BEGIN RECORDS SUPPLIED

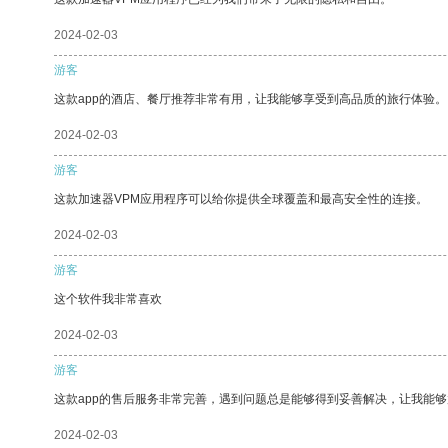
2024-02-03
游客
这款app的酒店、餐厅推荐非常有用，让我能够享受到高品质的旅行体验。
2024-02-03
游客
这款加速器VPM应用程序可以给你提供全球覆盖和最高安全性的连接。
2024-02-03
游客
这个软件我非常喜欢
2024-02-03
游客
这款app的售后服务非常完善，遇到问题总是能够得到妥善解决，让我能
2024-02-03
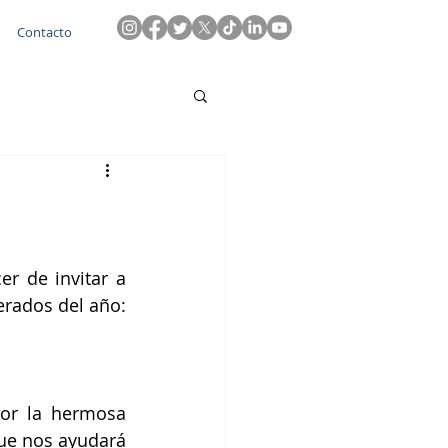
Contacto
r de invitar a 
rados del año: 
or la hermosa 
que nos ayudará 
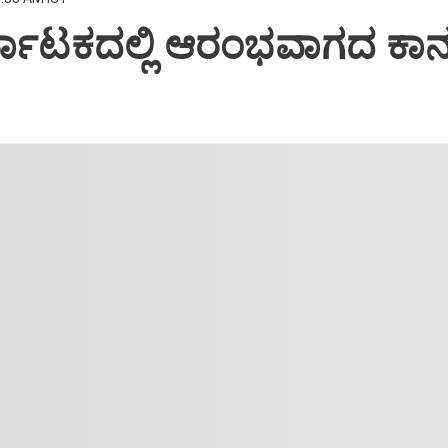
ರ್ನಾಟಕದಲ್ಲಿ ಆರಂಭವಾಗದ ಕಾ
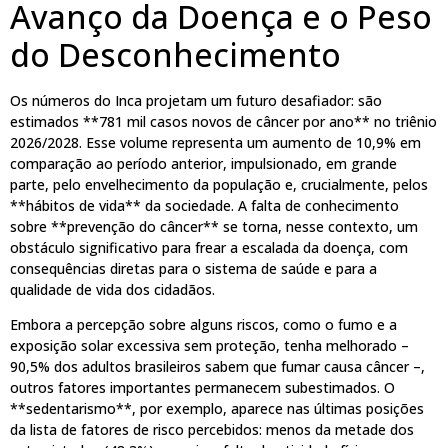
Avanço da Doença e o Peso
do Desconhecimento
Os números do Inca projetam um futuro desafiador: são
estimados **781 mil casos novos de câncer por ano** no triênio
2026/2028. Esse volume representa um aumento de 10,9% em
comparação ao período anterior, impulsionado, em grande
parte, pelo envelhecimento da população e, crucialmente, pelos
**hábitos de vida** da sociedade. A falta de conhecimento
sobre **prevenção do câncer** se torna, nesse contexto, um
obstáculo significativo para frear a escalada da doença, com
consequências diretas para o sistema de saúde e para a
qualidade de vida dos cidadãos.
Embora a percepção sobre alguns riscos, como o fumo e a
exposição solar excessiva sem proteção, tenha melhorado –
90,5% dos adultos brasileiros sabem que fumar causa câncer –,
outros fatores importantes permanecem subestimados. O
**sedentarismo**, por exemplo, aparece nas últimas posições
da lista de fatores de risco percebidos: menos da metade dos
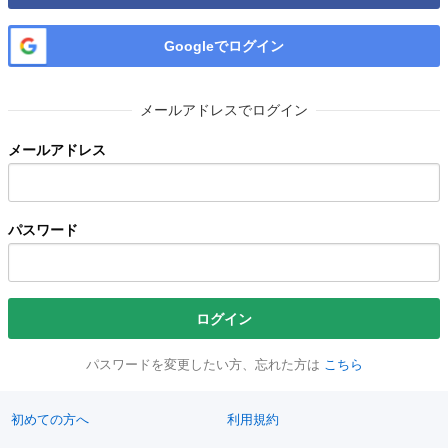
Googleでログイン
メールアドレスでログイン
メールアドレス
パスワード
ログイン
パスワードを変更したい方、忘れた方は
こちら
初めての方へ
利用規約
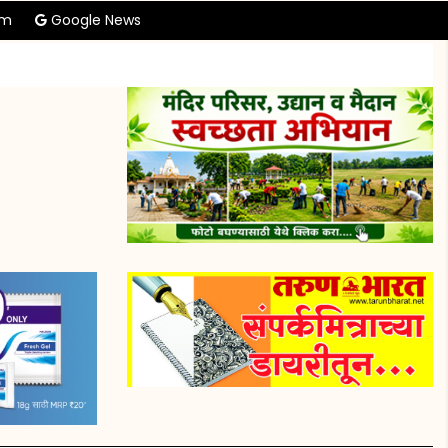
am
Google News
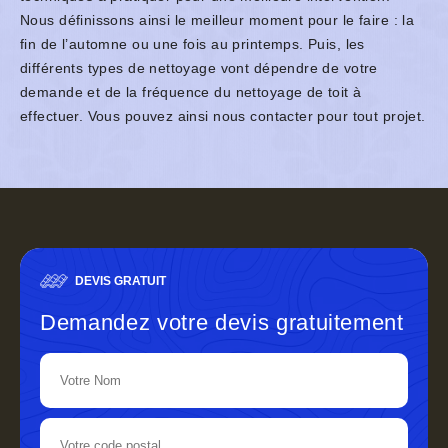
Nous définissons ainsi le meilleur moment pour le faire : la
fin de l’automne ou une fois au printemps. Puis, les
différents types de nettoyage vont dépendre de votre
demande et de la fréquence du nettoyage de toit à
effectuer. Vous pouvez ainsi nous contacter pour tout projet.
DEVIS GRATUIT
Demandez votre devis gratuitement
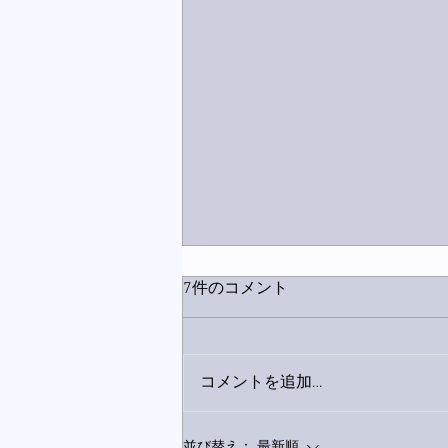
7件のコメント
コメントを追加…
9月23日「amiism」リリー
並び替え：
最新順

END RECORDS SUPPLIED

(WHAT TO WORK ON):
Give back an exact repeat of the lines from the top of the data through the line that holds "Avanço da Doença e o Peso", both included, and omit pictures.

(OUTPUT FOR THIS TASK):
2024-02-03
游客
这款app的酒店、餐厅推荐非常有用，让我能够享受到高品质的旅行体验。
2024-02-03
游客
这款加速器VPM应用程序可以给你提供全球覆盖和最高安全性的连接。
2024-02-03
游客
这个软件我非常喜欢
2024-02-03
游客
这款app的售后服务非常完善，遇到问题总是能够得到妥善解决，让我能
2024-02-03
Contacto
r de invitar a 
rados del año: 
or la hermosa 
que nos ayudará 
ರ್ನಾಟಕದಲ್ಲಿ ಆರಂಭವಾಗದ ಕಾ
Avanço da Doença e o Peso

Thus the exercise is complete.